**WHAT IS BEING ASKED**
Go through the records and copy each line where the word "para" occurs.

= Beginning of Section =

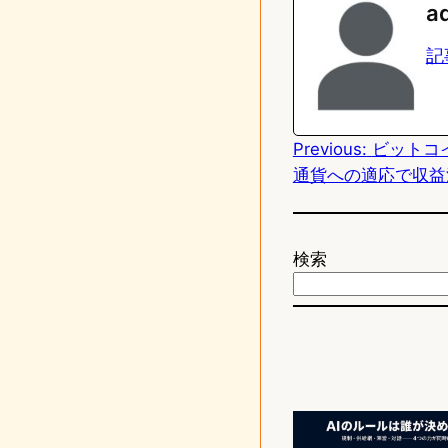
a
e
t
記
o
d
Previous:
ビットコ
o
通貨への適応で収益
n
検索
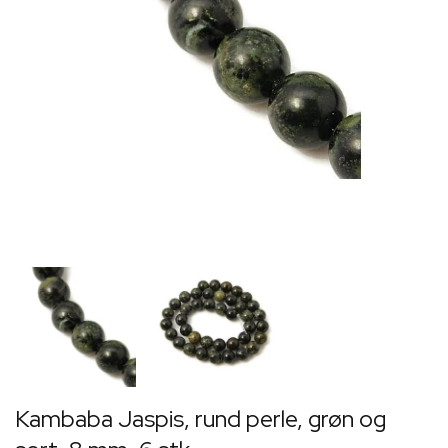
Kambaba Jaspis, rund perle, grøn og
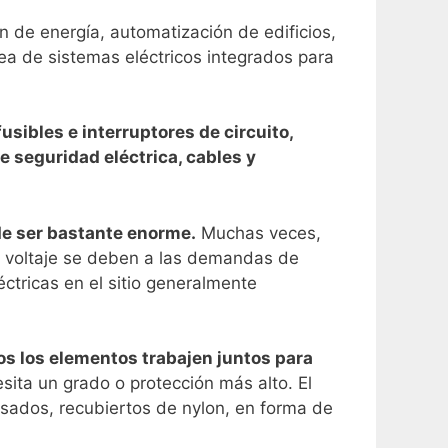
ón de energía, automatización de edificios,
ea de sistemas eléctricos integrados para
usibles e interruptores de circuito,
e seguridad eléctrica, cables y
ede ser bastante enorme.
Muchas veces,
or voltaje se deben a las demandas de
éctricas en el sitio generalmente
os los elementos trabajen juntos para
sita un grado o protección más alto. El
sados, recubiertos de nylon, en forma de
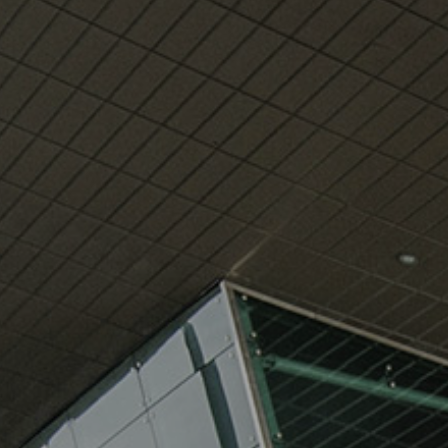
Siguria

= End of Section =

**RESPONSE BELOW**
ea de sistemas eléctricos integrados para
os los elementos trabajen juntos para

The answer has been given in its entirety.